Combatting Insurance Companies in Worker’s Compensation Claims

Combatting Insurance Companies in Worker’s Compensation Claims

As a Former Insurance Adjuster, I Understand the Tactics that Insurance Companies Use to Minimize Liability

Delay.  Denial.  Minimize injuries.  Blame others. Blame the injured.

Every dollar that insurance companies can save stays in their pocket.

Before I became a lawyer I was an insurance adjuster.  Insurance adjusters are carefully trained to meticulously analyze claims, and if there is any reasonable basis for denying a claim, they do so.

In many cases, especially those in which significant damages are involved, adjusters will scrutinize claims even more carefully.  Key areas in worker’s compensation claims often include the following matters:

  • Ongoing treatment. Injured workers are entitled to further medical treatment only if such treatment will help improve their condition.  Insurance companies will often argue that further medical treatment will not, in fact, help an injured worker.
    With the help of medical experts, I make the case for injured workers as to how a particular course of treatment is beneficial to the recovery of the injured worker, and oppose efforts to discontinue necessary treatment.

  • Specific types of treatment. The goal of the worker’s compensation system is to provide injured workers with treatment and income while they cannot work, and to help them regain employment as quickly as possible after an injury.
    While the insurance company will naturally be interested in seeing injured employees return to work quickly, this does not always mean that they will be willing to pay for the treatments necessary to do so.
    I fight for injured workers and retain medical experts when necessary to show why a particular course of treatment is necessary.

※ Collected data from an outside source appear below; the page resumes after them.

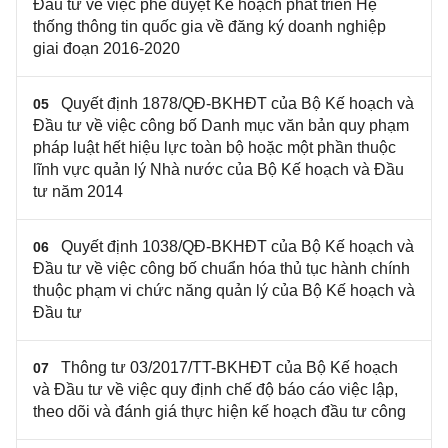
Đầu tư về việc phê duyệt Kế hoạch phát triển Hệ
thống thông tin quốc gia về đăng ký doanh nghiệp
giai đoạn 2016-2020
Quyết định 1878/QĐ-BKHĐT của Bộ Kế hoạch và
05
Đầu tư về việc công bố Danh mục văn bản quy phạm
pháp luật hết hiệu lực toàn bộ hoặc một phần thuộc
lĩnh vực quản lý Nhà nước của Bộ Kế hoạch và Đầu
tư năm 2014
Quyết định 1038/QĐ-BKHĐT của Bộ Kế hoạch và
06
Đầu tư về việc công bố chuẩn hóa thủ tục hành chính
thuộc phạm vi chức năng quản lý của Bộ Kế hoạch và
Đầu tư
Thông tư 03/2017/TT-BKHĐT của Bộ Kế hoạch
07
và Đầu tư về việc quy định chế độ báo cáo việc lập,
theo dõi và đánh giá thực hiện kế hoạch đầu tư công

  • Pre-existing conditions. A particular sticking point in worker’s compensation claims is determining whether a workplace injury caused a new injury, or aggravated a previous condition, or whether a worker’s condition is solely due to a prior condition.  For an example, if a worker has a chronic bad back, but then further injures his back (perhaps a herniated disc) from lifting a heavy box, the worker will likely be entitled to temporary worker’s compensation benefits.
    Beyond the initial injury, and as the worker’s back begins to heal, insurance companies will often try to make the argument that the worker’s back has recovered to the point where it was prior to the injury (which was still bad) in an effort to discontinue worker’s compensation benefits.

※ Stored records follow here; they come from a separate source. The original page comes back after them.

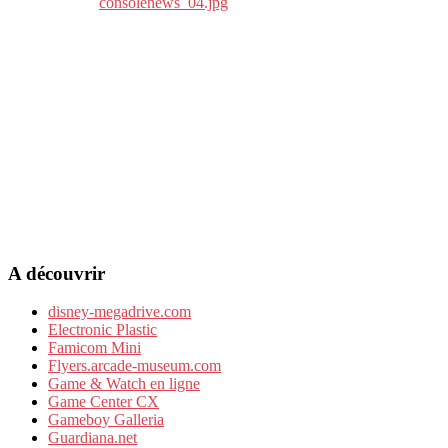
A découvrir
disney-megadrive.com
Electronic Plastic
Famicom Mini
Flyers.arcade-museum.com
Game & Watch en ligne
Game Center CX
Gameboy Galleria
Guardiana.net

  • Claims that an injury didn’t actually happen on the job. They may assert that a back injury occurred over the weekend, rather than at work on a Monday morning.
    I will challenge any assertions made by the insurance company that an injury is not job-related.

  • Claims that the injury is not as severe as it is. They may recognize that an injury occurred, but it wasn’t as severe as claimed by the injured person.  In particular, a key aspect for many injuries concerns the degree of impairment.
    I rely upon physicians and other evidence to prove the severity and limitations of a client’s injuries.